The museum's strong holdings of works on paper by Mary Cassatt will be showcased in the exhibition. The collection includes more than a dozen prints spanning the range of Cassatt's activity as a printmaker from her first efforts in 1879 when she was working closely with Degas, to her famous suite of ten color prints of 1890–91 that depict the daily life of the modern, bourgeois woman of 19th-century Paris.
In addition to Cassatt's masterpiece in pastel,
After the Bath (c. 1901), a number of her drawings will also be on view, including studies for several prints in the exhibition.
The exhibition will explore Cassatt's experimental approach to printmaking, the medium in which she was ultimately most revolutionary.

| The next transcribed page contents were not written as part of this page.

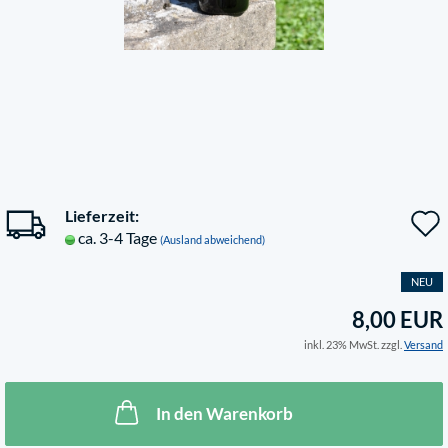
Lieferzeit:
ca. 3-4 Tage
(Ausland abweichend)
NEU
8,00 EUR
inkl. 23% MwSt. zzgl.
Versand
In den Warenkorb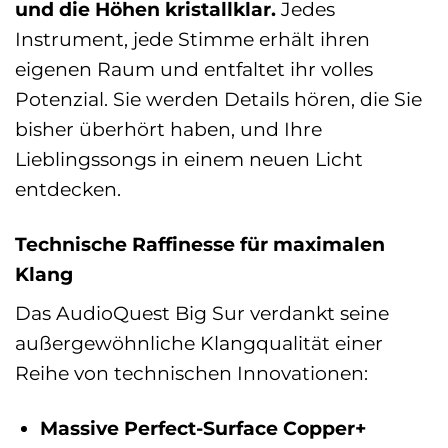
und die Höhen kristallklar.
Jedes
Instrument, jede Stimme erhält ihren
eigenen Raum und entfaltet ihr volles
Potenzial. Sie werden Details hören, die Sie
bisher überhört haben, und Ihre
Lieblingssongs in einem neuen Licht
entdecken.
Technische Raffinesse für maximalen
Klang
Das AudioQuest Big Sur verdankt seine
außergewöhnliche Klangqualität einer
Reihe von technischen Innovationen:
Massive Perfect-Surface Copper+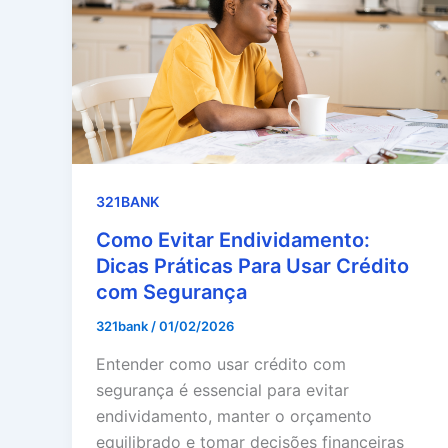
321BANK
Como Evitar Endividamento:
Dicas Práticas Para Usar Crédito
com Segurança
321bank
/
01/02/2026
Entender como usar crédito com
segurança é essencial para evitar
endividamento, manter o orçamento
equilibrado e tomar decisões financeiras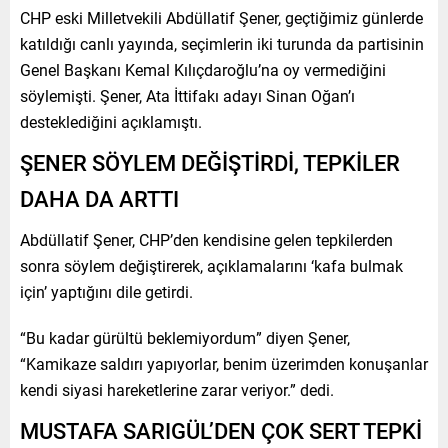
CHP eski Milletvekili Abdüllatif Şener, geçtiğimiz günlerde
katıldığı canlı yayında, seçimlerin iki turunda da partisinin
Genel Başkanı Kemal Kılıçdaroğlu’na oy vermediğini
söylemişti. Şener, Ata İttifakı adayı Sinan Oğan’ı
desteklediğini açıklamıştı.
ŞENER SÖYLEM DEĞİŞTİRDİ, TEPKİLER
DAHA DA ARTTI
Abdüllatif Şener, CHP’den kendisine gelen tepkilerden
sonra söylem değiştirerek, açıklamalarını ‘kafa bulmak
için’ yaptığını dile getirdi.
“Bu kadar gürültü beklemiyordum” diyen Şener,
“Kamikaze saldırı yapıyorlar, benim üzerimden konuşanlar
kendi siyasi hareketlerine zarar veriyor.” dedi.
MUSTAFA SARIGÜL’DEN ÇOK SERT TEPKİ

While Cassatt celebrated bourgeois mothers and children, her male contemporaries turned their gaze to "public women," the actresses, dancers and prostitutes of the entertainment class of fin-de-siècle Paris. Mary Cassatt and the Feminine Ideal in 19th-Century Paris includes drawings in pastel and watercolor as well as etchings and lithographs by Degas, Édouard Manet and Toulouse-Lautrec that represent women of the era from a variety of perspectives. These artists address the darker side of the feminine ideal and examine the complex and often fraught idea of the "modern woman" in late 19th-century Paris. Peasant women working in the countryside are depicted in the work of Camille Pissarro and Auguste Renoir.
Numerous examples from the Cleveland Museum of Art's collection of pastels are highlighted in the exhibition—a rare opportunity for visitors to enjoy spectacularly colorful, light-sensitive works on paper. The exhibition also includes an 18th-century Japanese woodcut that exemplifies the influence of ukiyo-e prints on the work of Cassatt and her contemporaries. The McNay Art Museum, San Antonio, TX has agreed to lend one of Cassatt's color prints for which the Cleveland Museum of Art has the related preparatory drawing.